## Activity:
Write out the entries below exactly. End with the line that contains "mavsum Final (takror)".

## Material shown:
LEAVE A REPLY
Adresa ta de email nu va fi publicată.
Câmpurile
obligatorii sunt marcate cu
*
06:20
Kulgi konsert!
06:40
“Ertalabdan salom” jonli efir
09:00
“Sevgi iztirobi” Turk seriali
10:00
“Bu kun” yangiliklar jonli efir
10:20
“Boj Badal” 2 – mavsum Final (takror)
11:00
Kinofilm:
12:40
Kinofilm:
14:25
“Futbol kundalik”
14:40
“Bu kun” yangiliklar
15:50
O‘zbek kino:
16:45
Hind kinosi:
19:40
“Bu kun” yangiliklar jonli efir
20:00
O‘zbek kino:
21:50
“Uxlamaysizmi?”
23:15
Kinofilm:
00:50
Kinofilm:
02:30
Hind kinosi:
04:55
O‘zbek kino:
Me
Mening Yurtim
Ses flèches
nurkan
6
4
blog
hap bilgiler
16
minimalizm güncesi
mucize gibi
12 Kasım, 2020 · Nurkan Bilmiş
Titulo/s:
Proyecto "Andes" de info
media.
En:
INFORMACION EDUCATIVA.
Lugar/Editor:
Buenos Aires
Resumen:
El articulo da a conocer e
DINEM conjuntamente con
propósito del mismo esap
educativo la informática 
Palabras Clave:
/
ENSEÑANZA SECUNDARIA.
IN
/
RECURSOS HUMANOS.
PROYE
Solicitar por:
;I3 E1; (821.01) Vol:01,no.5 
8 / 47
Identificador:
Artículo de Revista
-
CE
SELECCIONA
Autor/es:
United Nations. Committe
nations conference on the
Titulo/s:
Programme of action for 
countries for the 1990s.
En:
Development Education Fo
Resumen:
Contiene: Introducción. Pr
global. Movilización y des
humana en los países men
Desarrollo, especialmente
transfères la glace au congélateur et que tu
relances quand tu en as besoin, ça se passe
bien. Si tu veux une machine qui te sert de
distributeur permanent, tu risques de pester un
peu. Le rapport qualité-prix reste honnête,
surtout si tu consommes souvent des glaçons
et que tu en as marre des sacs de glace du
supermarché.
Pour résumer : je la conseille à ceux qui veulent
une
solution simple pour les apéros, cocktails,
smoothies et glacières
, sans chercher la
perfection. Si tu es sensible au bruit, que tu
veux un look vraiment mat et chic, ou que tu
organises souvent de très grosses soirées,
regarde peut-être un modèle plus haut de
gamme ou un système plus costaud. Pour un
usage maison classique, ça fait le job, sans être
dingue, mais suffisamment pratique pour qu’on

## Output of the task:
LEAVE A REPLY
Adresa ta de email nu va fi publicată.
Câmpurile
obligatorii sunt marcate cu
*
06:20
Kulgi konsert!
06:40
“Ertalabdan salom” jonli efir
09:00
“Sevgi iztirobi” Turk seriali
10:00
“Bu kun” yangiliklar jonli efir
10:20
“Boj Badal” 2 – mavsum Final (takror)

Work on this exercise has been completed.